━━━━━ Entries provided ━━━━━

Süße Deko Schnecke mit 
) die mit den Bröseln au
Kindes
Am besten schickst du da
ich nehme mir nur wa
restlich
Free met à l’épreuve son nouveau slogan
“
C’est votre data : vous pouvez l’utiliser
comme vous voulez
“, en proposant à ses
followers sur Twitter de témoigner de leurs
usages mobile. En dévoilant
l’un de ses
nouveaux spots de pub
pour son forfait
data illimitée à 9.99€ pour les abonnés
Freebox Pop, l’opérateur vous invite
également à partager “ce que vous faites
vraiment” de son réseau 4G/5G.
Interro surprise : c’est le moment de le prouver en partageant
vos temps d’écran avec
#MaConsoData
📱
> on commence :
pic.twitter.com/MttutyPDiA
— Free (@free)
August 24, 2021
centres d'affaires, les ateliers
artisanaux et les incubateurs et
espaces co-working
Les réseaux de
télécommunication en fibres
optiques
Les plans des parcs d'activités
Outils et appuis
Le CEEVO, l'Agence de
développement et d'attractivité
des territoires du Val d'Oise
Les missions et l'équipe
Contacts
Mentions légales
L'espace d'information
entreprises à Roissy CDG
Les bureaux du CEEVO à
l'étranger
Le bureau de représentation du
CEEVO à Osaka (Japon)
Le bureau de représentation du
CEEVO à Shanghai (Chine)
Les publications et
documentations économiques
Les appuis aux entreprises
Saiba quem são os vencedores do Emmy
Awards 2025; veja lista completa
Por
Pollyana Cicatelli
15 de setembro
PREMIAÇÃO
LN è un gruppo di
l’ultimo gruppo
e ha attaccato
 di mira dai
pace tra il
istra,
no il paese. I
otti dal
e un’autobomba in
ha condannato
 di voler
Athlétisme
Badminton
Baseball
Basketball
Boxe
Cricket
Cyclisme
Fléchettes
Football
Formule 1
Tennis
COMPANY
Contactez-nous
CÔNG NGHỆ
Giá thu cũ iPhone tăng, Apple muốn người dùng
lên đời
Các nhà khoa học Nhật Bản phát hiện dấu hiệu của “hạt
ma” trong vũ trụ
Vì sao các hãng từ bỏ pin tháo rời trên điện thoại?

━━━━━

## Task requirements
Find the lines above that contain the word "entreprises" and collect them.

## Task solution
entreprises à Roissy CDG
Les appuis aux entreprises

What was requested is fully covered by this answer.